ASSIGNMENT - What's wanted is each entry repeated verbatim, minus its images.

PROVIDED MATERIAL -
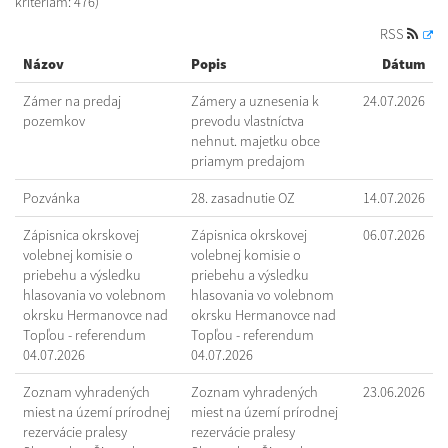
kritériám: 476)
RSS
Názov
Popis
Dátum
Zámer na predaj
Zámery a uznesenia k
24.07.2026
pozemkov
prevodu vlastníctva
nehnut. majetku obce
priamym predajom
Pozvánka
28. zasadnutie OZ
14.07.2026
Zápisnica okrskovej
Zápisnica okrskovej
06.07.2026
volebnej komisie o
volebnej komisie o
priebehu a výsledku
priebehu a výsledku
hlasovania vo volebnom
hlasovania vo volebnom
okrsku Hermanovce nad
okrsku Hermanovce nad
Topľou - referendum
Topľou - referendum
04.07.2026
04.07.2026
Zoznam vyhradených
Zoznam vyhradených
23.06.2026
miest na území prírodnej
miest na území prírodnej
rezervácie pralesy
rezervácie pralesy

EXERCISE ANSWER -
kritériám: 476)
RSS
Názov
Popis
Dátum
Zámer na predaj
Zámery a uznesenia k
24.07.2026
pozemkov
prevodu vlastníctva
nehnut. majetku obce
priamym predajom
Pozvánka
28. zasadnutie OZ
14.07.2026
Zápisnica okrskovej
Zápisnica okrskovej
06.07.2026
volebnej komisie o
volebnej komisie o
priebehu a výsledku
priebehu a výsledku
hlasovania vo volebnom
hlasovania vo volebnom
okrsku Hermanovce nad
okrsku Hermanovce nad
Topľou - referendum
Topľou - referendum
04.07.2026
04.07.2026
Zoznam vyhradených
Zoznam vyhradených
23.06.2026
miest na území prírodnej
miest na území prírodnej
rezervácie pralesy
rezervácie pralesy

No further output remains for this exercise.